Task item:
Pictures aside, print all of the data below exactly as written.

Information shown:

-.-.-

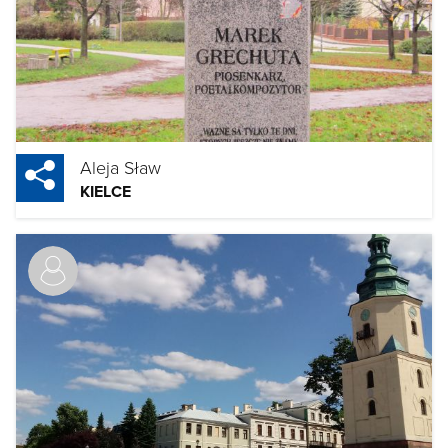
Aleja Sław
KIELCE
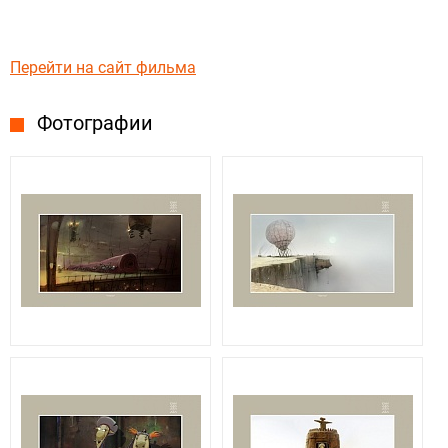
Перейти на сайт фильма
Фотографии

-.-.-

Task solution:
Aleja Sław
KIELCE
Перейти на сайт фильма
Фотографии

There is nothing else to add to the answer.